14. $\textbf{\textcolor{red}{data\_selected}}$
+ class : _data.frame_
+ desciption : merge of $\textbf{\textcolor{red}{data\_merged[ ,1]}}$, $\textbf{\textcolor{red}{data\_merged[ ,2]}}$, $\textbf{\textcolor{red}{data\_extract}}$ and $\textbf{\textcolor{red}{data\_extract2}}$. Contains __10299__ observations of __53 + 33 = 88__ variables.

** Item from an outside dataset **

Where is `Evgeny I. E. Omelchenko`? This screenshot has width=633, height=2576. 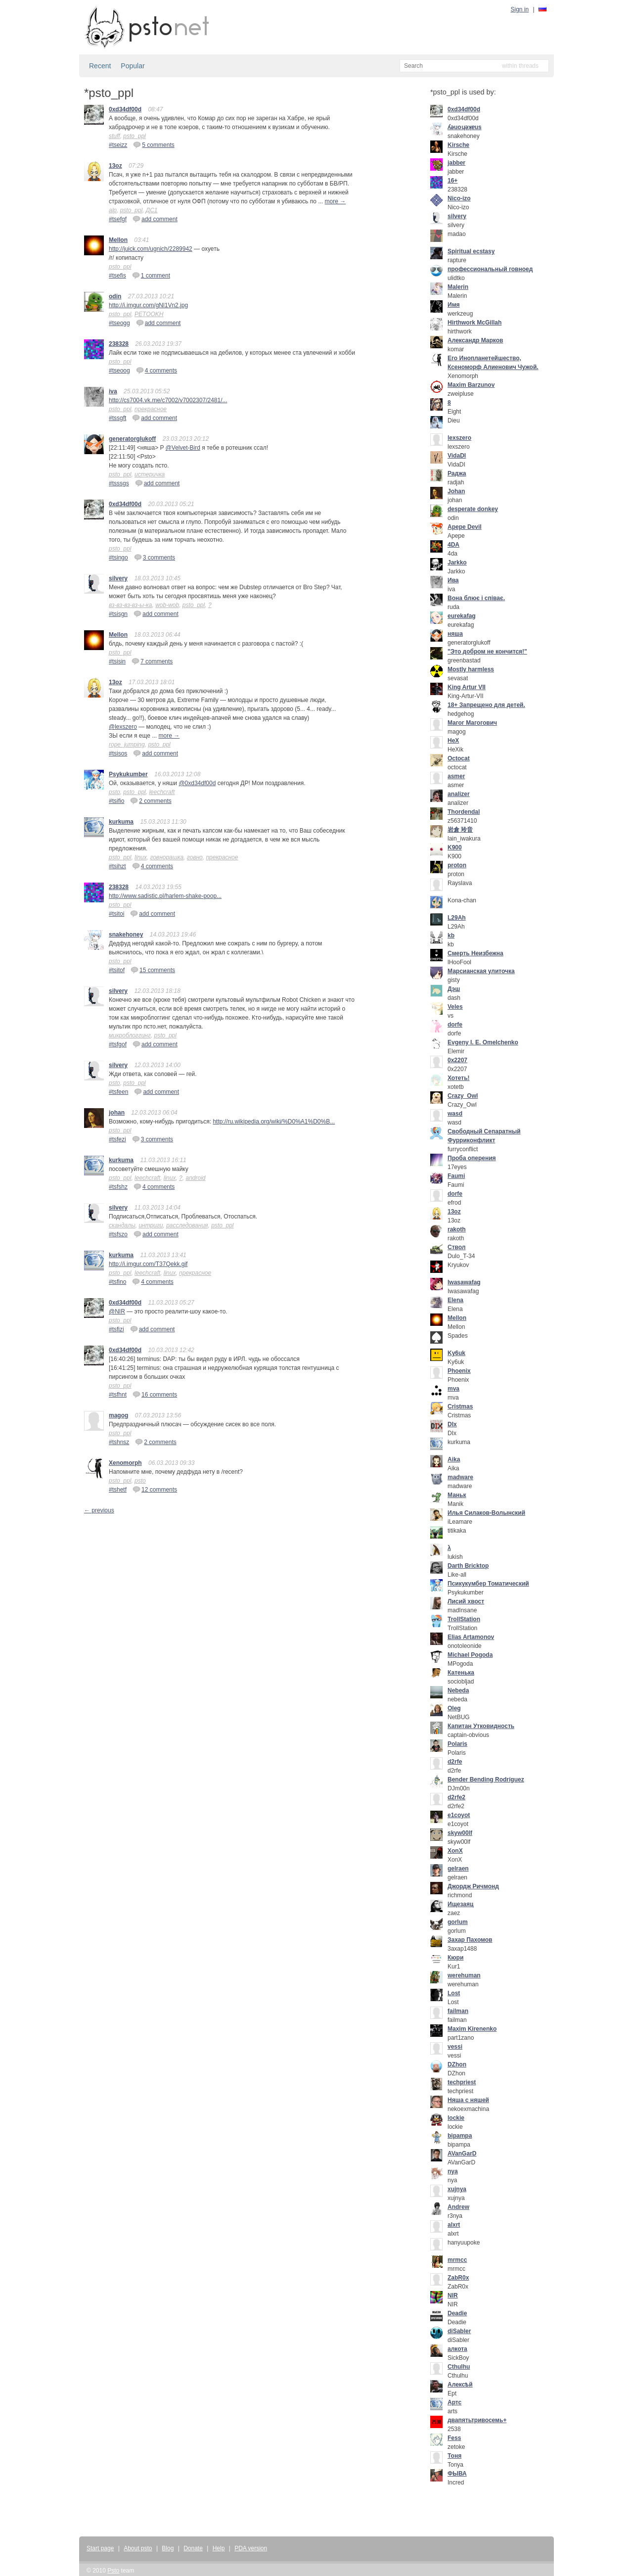 Evgeny I. E. Omelchenko is located at coordinates (483, 1042).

+ $\textbf{\textcolor{red}{data\_merged[ ,1]}}$ : contains vulunteers IDs
+ $\textbf{\textcolor{red}{data\_merged[ ,2]}}$ : contains activitys labels for each observations
14. $\textbf{\textcolor{red}{names\_data\_mean}}$
+ class : _data.frame_
+ desciption : storage variable that contains formated name for all variables from the variable $\textbf{\textcolor{red}{data\_extract}}$
15. $\textbf{\textcolor{red}{names\_data\_std\_dev}}$
+ class : _data.frame_
+ desciption : storage variable that contains formated name for all variables from the variable $\textbf{\textcolor{red}{data\_extract2}}$
16. $\textbf{\textcolor{red}{average\_values}}$
+ class : _data.frame_
+ desciption : summarise the variable $\textbf{\textcolor{red}{data\_selected}}$ by taking the mean of each variable for each activity and each subject. Contains __6 x 30__ observations of the __88__ variables from $\textbf{\textcolor{red}{data\_selected}}$.
+ 6 : number of activity
+ 30 : number of vulunteers
+ The mean is obtained by grouping observations in $\textbf{\textcolor{red}{data\_selected}}$ with the subject IDs then the activity labels.